The Sweeney and Conway rationale has been applied repeatedly by the First Circuit since the cases were decided. In Carey v. Mt. Desert Island Hosp., after a jury found that plaintiff’s employment was terminated because of his sex, defendant argued that plaintiff had presented insufficient evidence of gender discrimination linked to the person who made the termination decision, the president of the hospital. Plaintiff’s evidence included, among other things, a derogatory statement about men made by the public relations director; indications that the personnel director had chastised him for filing a sexual harassment complaint; and the fact that employees who drafted the mission statement for the women’s health center had sought to bar men from working there. Even though almost none of plaintiff’s evidence of discriminatory animus was tied to the hospital president, relying on Conway, the court found that plaintiff’s evidence was sufficient to meet his burden of showing gender discrimination.
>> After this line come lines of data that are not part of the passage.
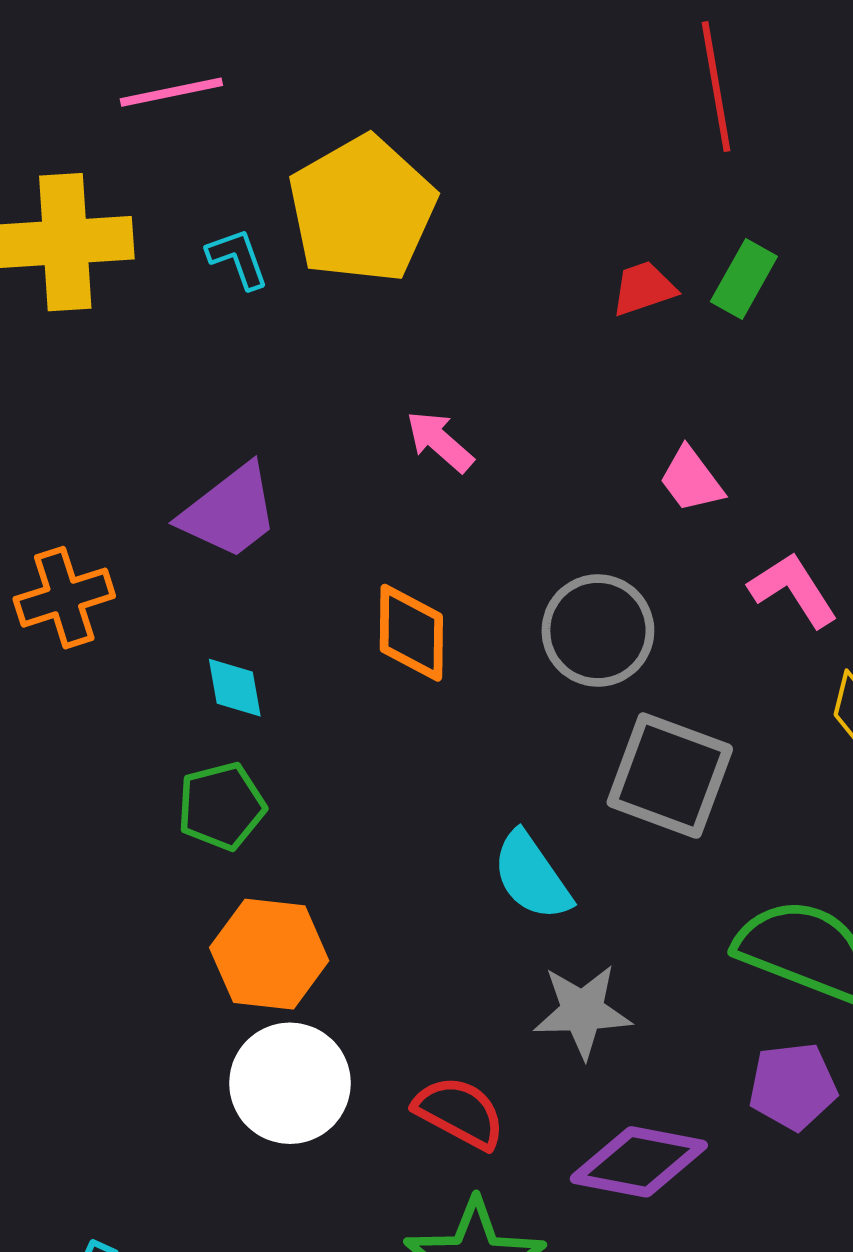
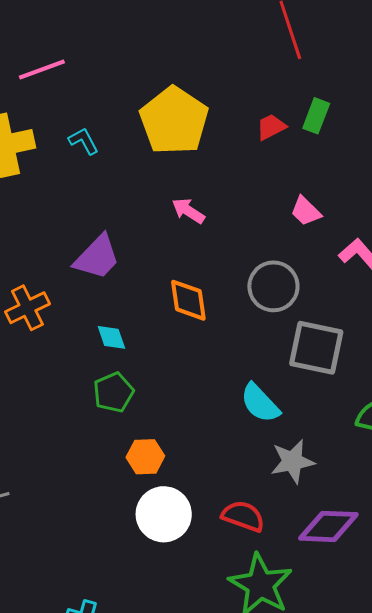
yellow pentagon: (362, 209) -> (174, 121), moved
orange hexagon: (269, 954) -> (145, 457), size x0.7

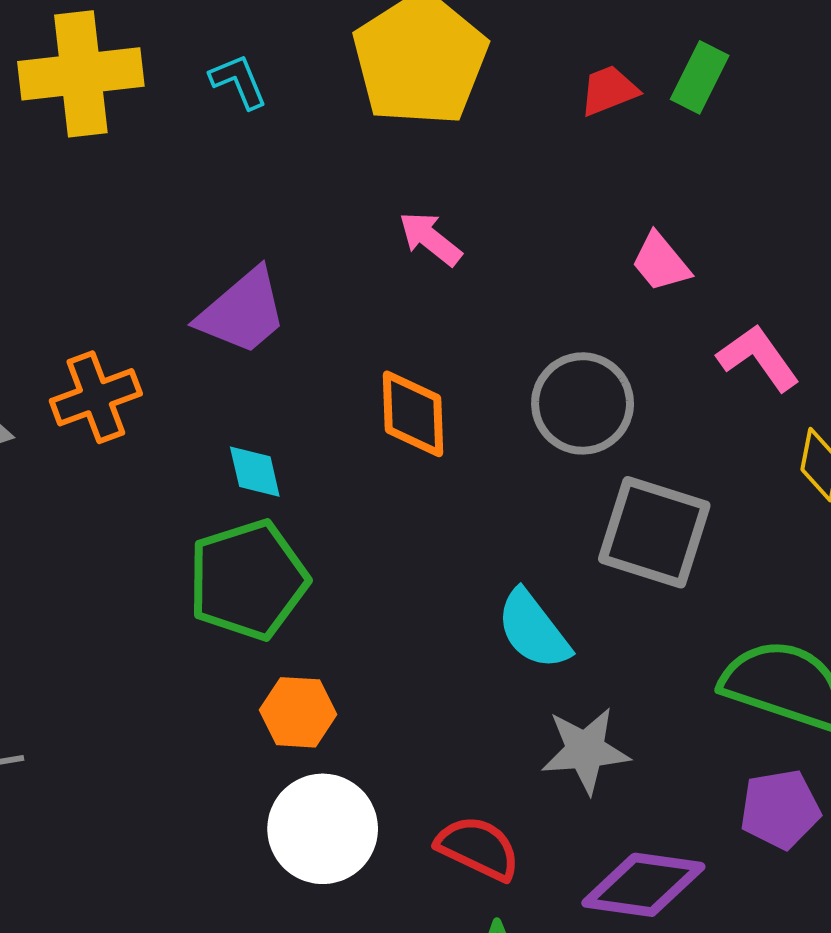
green pentagon: (113, 392) -> (248, 580), size x1.5

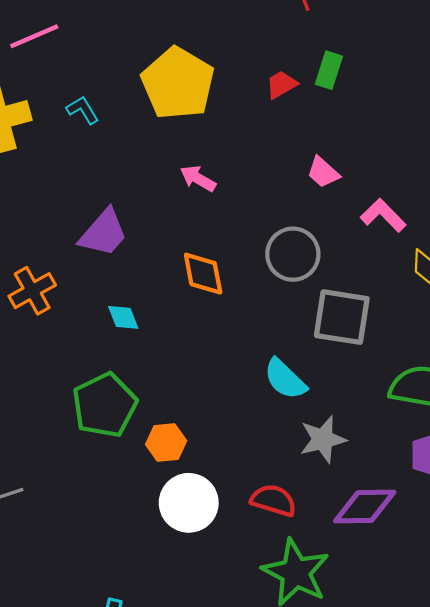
green pentagon: (248, 580) -> (105, 405), moved

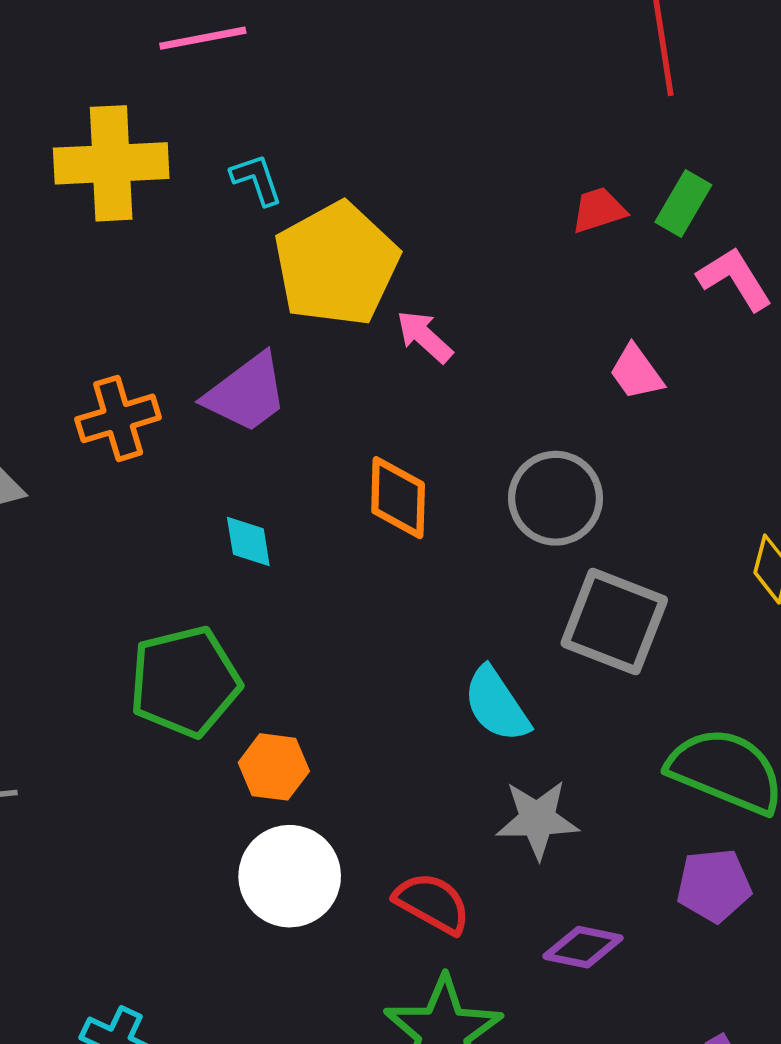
yellow pentagon: (178, 83) -> (336, 264), moved
pink L-shape: (383, 215) -> (735, 279), moved
orange cross: (32, 291) -> (118, 418), moved
purple diamond: (365, 507) -> (583, 947), size x0.7

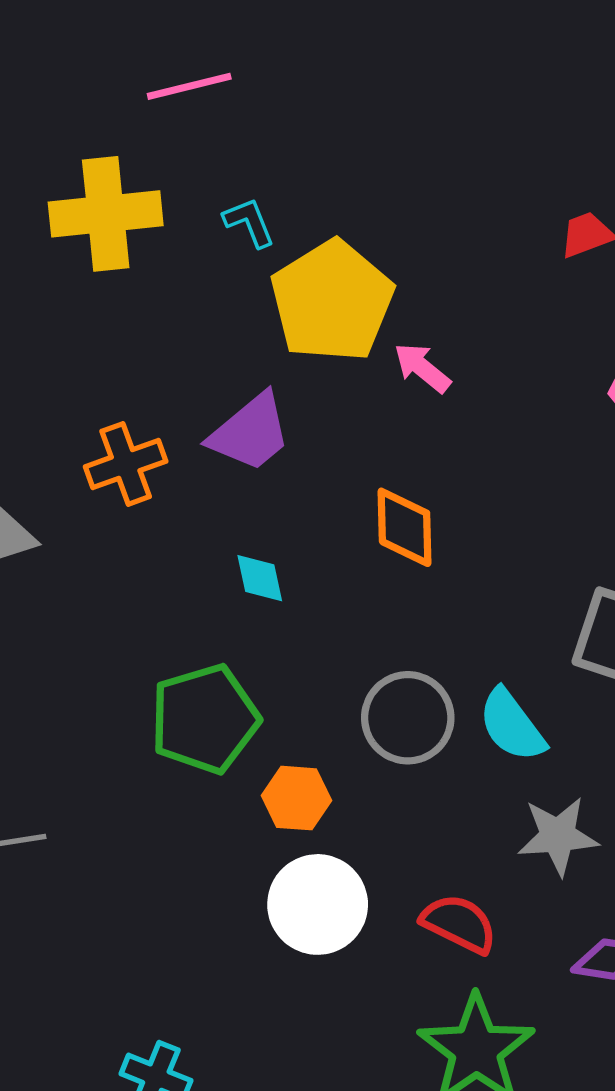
gray circle: (556, 498) -> (408, 718), moved

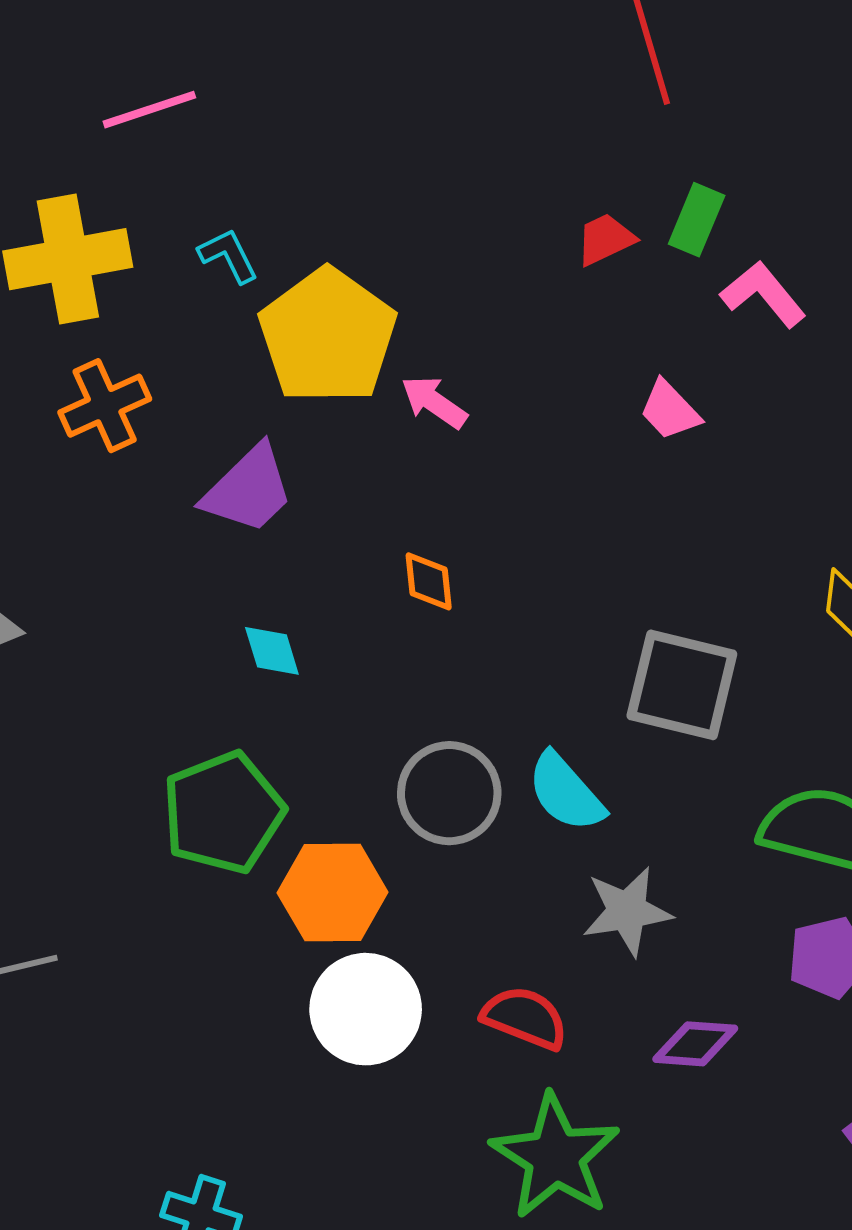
orange cross: (126, 464) -> (105, 406), moved
orange diamond: (405, 527) -> (429, 581), size x0.7
orange hexagon: (296, 798) -> (333, 893), size x1.4

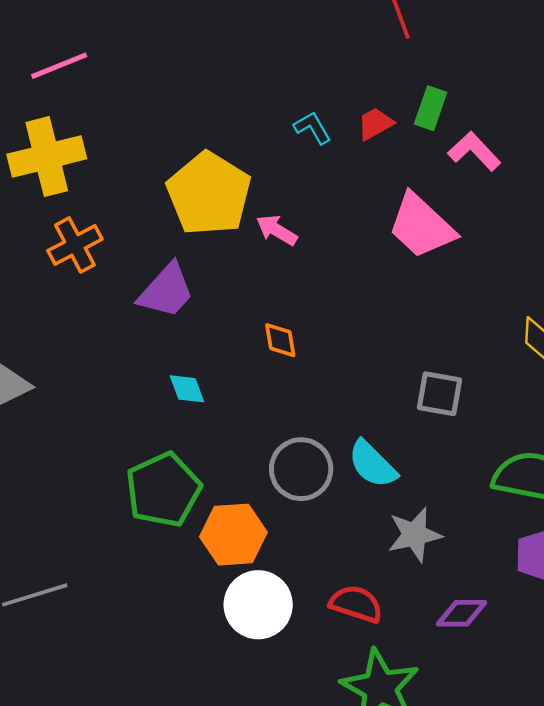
pink line: (149, 110) -> (59, 66), moved
cyan L-shape: (228, 256) -> (313, 128), moved
pink trapezoid: (670, 410) -> (421, 226), size x1.8
gray square: (682, 685) -> (440, 394), size x0.7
In Santiago-Ramos v. Centennial P.R. Wireless Corp., another Title VII termination case because of sex, the First Circuit reversed the district court’s entry of summary judgment after it found that plaintiff had presented sufficient evidence that the reasons given by defendant for her termination were a pretext for gender discrimination. Plaintiff alleged that the fact that she had a child and wanted another contributed to her termination. Among the evidence she relied on were comments made by two employees in plaintiff’s department that women should not become pregnant unless they wanted to risk being fired by defendant. She also cited a statement by one of defendant’s parent company’s directors complaining that women do not work hard after having children. Another parent company employee had told plaintiff that he was “in the interviewing mood,” and he proceeded to ask plaintiff how long she had been married, how many children she had, and what their ages were. Although none of these statements were made by people who played a hand in plaintiff’s termination, the court considered them in conjunction with the remainder of plaintiff’s evidence in finding that she had made a sufficient showing of gender discrimination.
It is important to add one caveat. In most of the decisions addressing this type of evidence, the court has pointed out that plaintiff cannot rely solely on evidence of an “atmosphere of discrimination” in order to meet her overall burden of showing discrimination because of her protected-class status. Rather, comments and behavior of this nature are only useful as an adjunct to other evidence. Thus, while this type of evidence “adds color” to the employment decision, it is plaintiff’s burden to fill in the rest of the picture. The jury will be allowed to consider the discriminatory remarks and acts, however, even if they are not linked to a decision maker.